Design Eval Loop

Use when an existing UI artifact needs to be iterated to a verified 5/5 design score. Enumerate every view, run independent dead-item and design-rubric audits, apply fixes, then re-score with fresh reviewers until every view and the whole app pass. Designed for Enterprise Crew/OpenClaw operators finishing prototypes without false 5/5 claims.

HiM@h-mascot

Install

openclaw skills install @h-mascot/design-eval-loop

Design Eval Loop

Drive an existing UI artifact to a verified 5/5 on a current design rubric. The engine is a per-view loop: enumerate → audit + score (parallel sub-agents) → fix → re-score, repeated until every view passes, then once more for the whole app. It is a finishing pass — the artifact must already exist.

This skill exists to stop two failure modes: shipping dead controls (links and buttons that go nowhere) and claiming a false 5/5 without evidence.

EC public-safety note

This skill is safe to publish as a generic workflow. Do not include private product names, customer data, internal screenshots, private URLs, or local filesystem paths in public scorecards. For public release, run the publish-skill sanitizer before sending the bundle to GitHub, SuperAda, or ClawHub.

When to use

"Score this and keep improving until it's 5/5 on the design eval."
"Make sure every page is linked — no dead items."
"Run sub-agents over every view and rate them till they pass."

Not for: building the artifact from scratch (build it first), or a one-line visual tweak (just make the edit).

Inputs to lock before looping

Target file(s) — which artifact(s). If multiple builds exist, confirm whether the loop runs on one or all of them; they are separate files and each needs its own pass.
View inventory — the full list of distinct views/screens/panels/overlays. Derive it from the file, don't guess. State the count aloud (e.g. "20 views").
Rubric — default to references/rubric.md. Honor any dimension the user names explicitly (e.g. "2026 best practices", "WCAG AA").
Pass bar — default 5.0/5 per view, then 5.0/5 whole-app. The user may relax it (e.g. "≥4.5 is fine").

The loop

Plan it with TodoWrite first — one todo per phase, plus the iteration cap.

Phase 1 — Enumerate

List every view and every interactive element. A view is any distinct surface: home, drawer, sheet, overlay, settings list, and each detail panel. Detail panels are views too — don't fold them into one line.

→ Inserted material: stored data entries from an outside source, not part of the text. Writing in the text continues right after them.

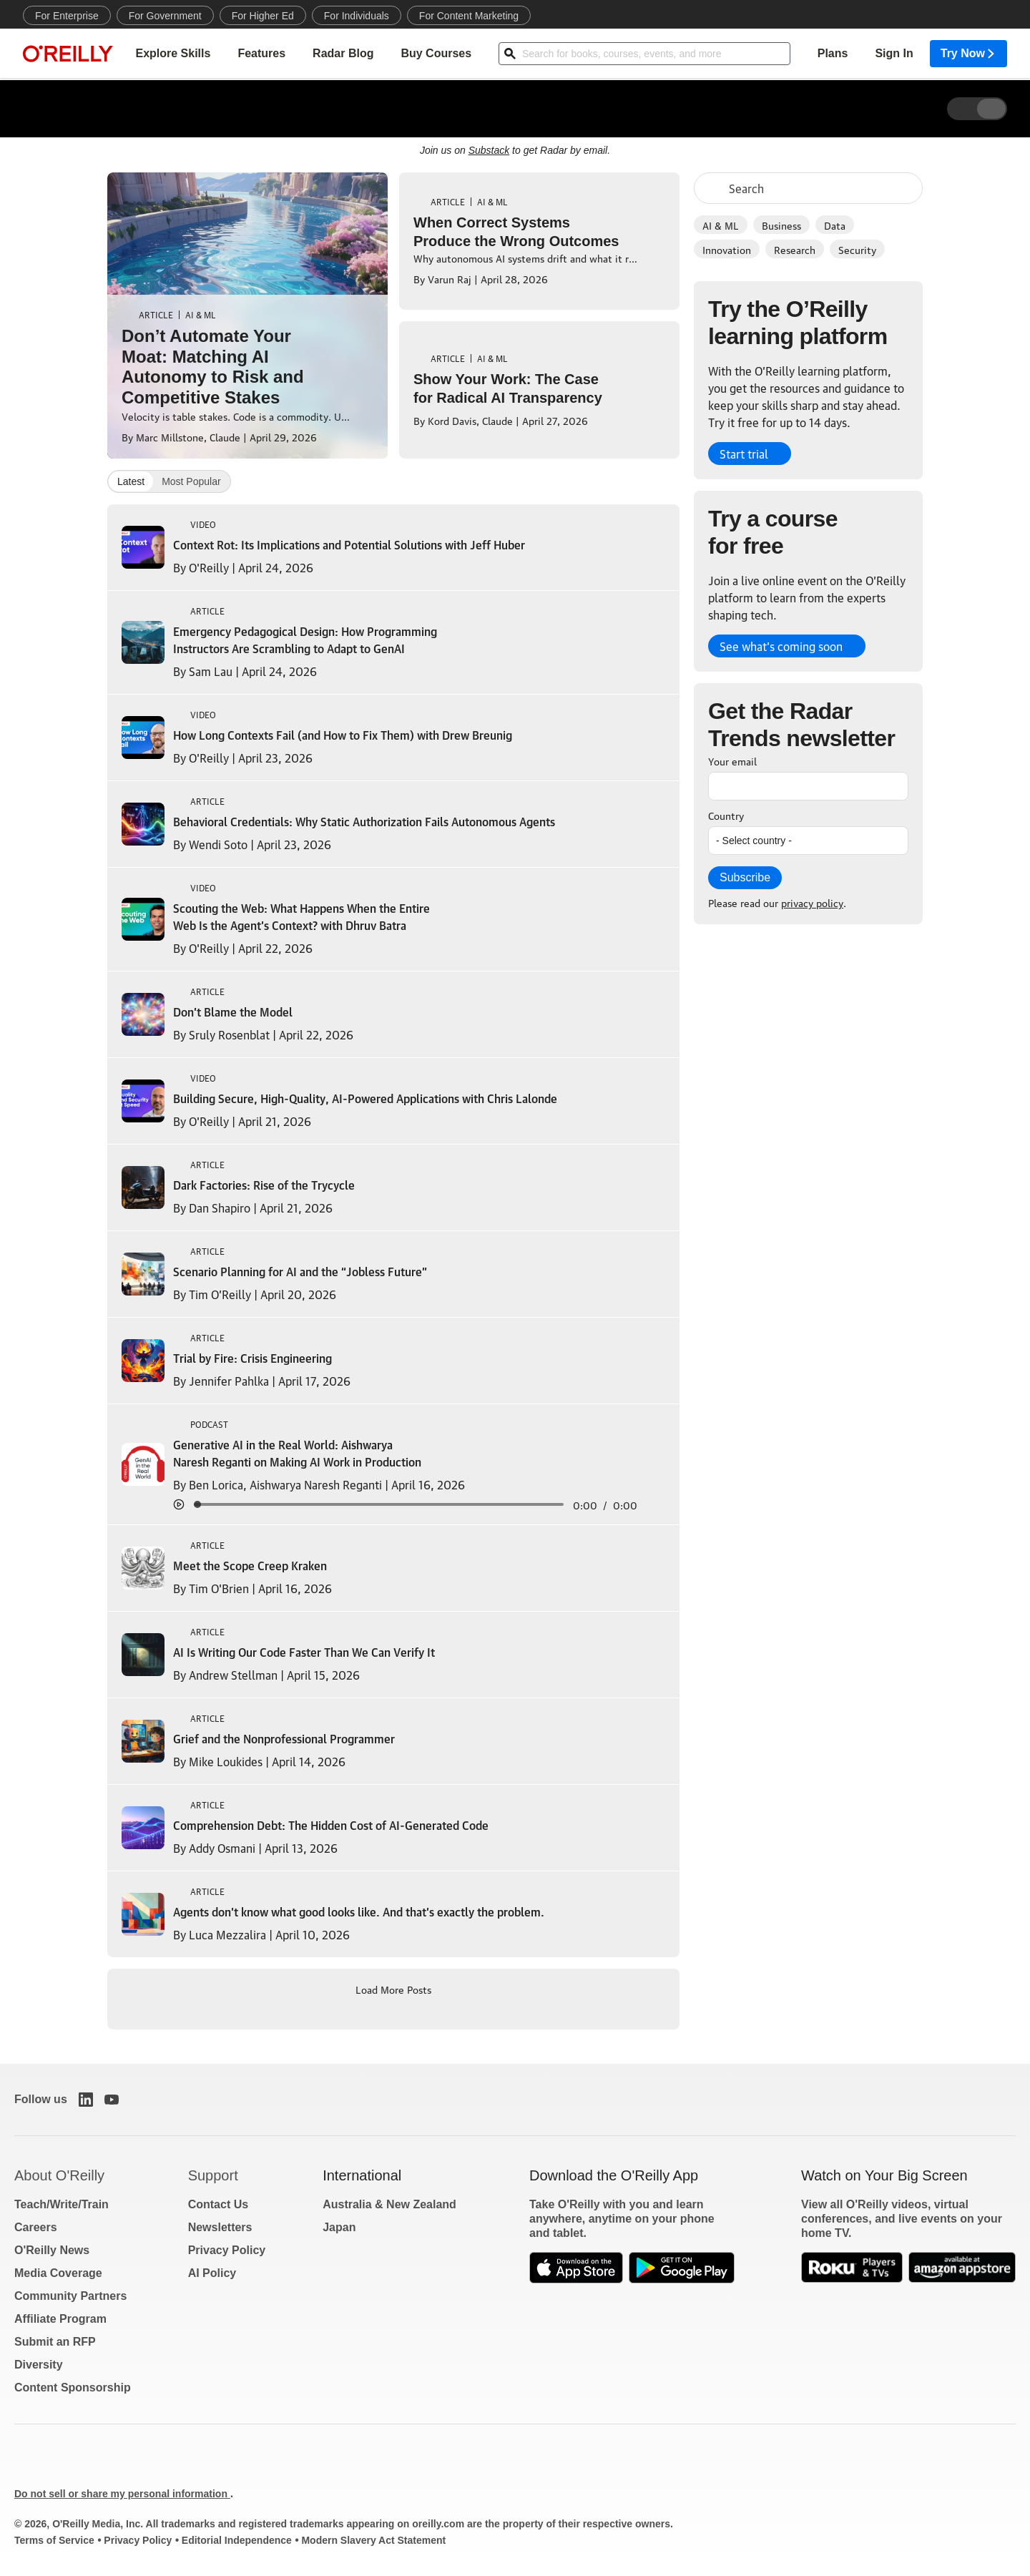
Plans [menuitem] (833, 54)
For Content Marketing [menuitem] (469, 15)
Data (834, 224)
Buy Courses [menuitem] (436, 54)
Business (781, 224)
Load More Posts (393, 1989)
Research (794, 249)
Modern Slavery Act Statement (373, 2540)
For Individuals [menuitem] (356, 15)
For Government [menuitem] (165, 15)
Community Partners (70, 2296)
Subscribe (745, 877)
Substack (489, 150)
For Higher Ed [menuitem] (263, 15)
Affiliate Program (60, 2319)
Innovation (726, 249)
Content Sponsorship (72, 2387)
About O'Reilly (59, 2175)
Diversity (38, 2365)
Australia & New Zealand (389, 2204)
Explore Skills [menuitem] (172, 54)
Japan (339, 2227)
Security (857, 249)
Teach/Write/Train (61, 2204)
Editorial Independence (237, 2540)
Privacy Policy (227, 2250)
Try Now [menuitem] (968, 54)
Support (213, 2175)
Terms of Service (54, 2540)
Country (726, 815)
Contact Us (218, 2204)
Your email (732, 760)
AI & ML (720, 224)
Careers (35, 2227)
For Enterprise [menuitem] (67, 15)
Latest (130, 481)
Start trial (744, 453)
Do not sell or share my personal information (122, 2493)
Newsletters (220, 2227)
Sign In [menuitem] (894, 54)
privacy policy (812, 902)
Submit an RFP (55, 2342)
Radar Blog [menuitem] (343, 54)
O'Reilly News (51, 2250)
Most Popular (191, 481)
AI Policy (212, 2273)
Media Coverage (58, 2273)
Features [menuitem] (261, 54)
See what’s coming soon (781, 646)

Phase 2 — Audit + score in parallel

For each round, spawn two sub-agents at once (one message, two Agent tool calls) so they don't collide on the file:

Agent A — Dead-item audit. Crawl every clickable element; report any that navigate nowhere, have no handler, or give no feedback. Output: a list of dead items with selector + expected destination.
Agent B — Design eval. Score every view against references/rubric.md, 0–5 per dimension, with a one-line reason per sub-score and the specific blocker keeping each view under the bar.

Use the prompt templates in references/sub-agent-prompts.md verbatim; they force structured, file-grounded output instead of vibes.

Phase 3 — Fix

Apply the highest-impact findings first: real bugs (undefined tokens, occluded panels, wrong z-index), then dead items, then the lowest-scoring rubric dimensions. Fix in the canonical file. After edits, run a static integrity check (balanced tags/braces/parens, every panel defined, every row mapped).

Phase 4 — Re-score

Re-run Agent B (a fresh agent — don't trust the fixer's self-report) on the changed views. Record the delta in a scorecard. Repeat Phases 2–4 per view until it hits the bar.

Phase 5 — Whole-app pass

Once every view passes individually, score the whole app as one experience (cross-view consistency, shared theme, navigation coherence, no orphan surfaces). Iterate until the whole-app score hits the bar.

Convergence and escape hatches

Iteration cap: max 4 rounds per view and 3 whole-app rounds. If a view won't reach the bar within the cap, stop and report the exact remaining blocker — do not loop on cosmetics.
Honesty gate (non-negotiable): never claim 5/5 without a fresh scoring agent confirming it. If the real ceiling is structural (e.g. native-control rewrite, focus-trap) and out of scope, say so and report the true score rather than rounding up. A reported 4.6 with a named gap beats a fabricated 5.
User break: the user can stop the loop at any round; report current state.

Output each round

Emit a compact scorecard table (view → before → after) plus an <od-card type="verify-scorecard"> covering the dead-item and rubric checks. End with: which views pass, which don't, the named blocker for any that don't, and the next round's target.

Hard rules

Parallel, not serial: Agent A and Agent B launch in the same message.
Re-score with a fresh agent: the agent that fixed the code does not grade its own work.
Every link opens somewhere: zero dead items is a P0, not a nice-to-have.
Detail panels count as views. A 5/5 on the shell with unscored panels is not a 5/5.
One canonical file is the source of truth — edits land there, not in chat.

References

references/rubric.md — the scoring dimensions, weights, and 5/5 bar.
references/sub-agent-prompts.md — paste-ready prompts for Agent A and Agent B.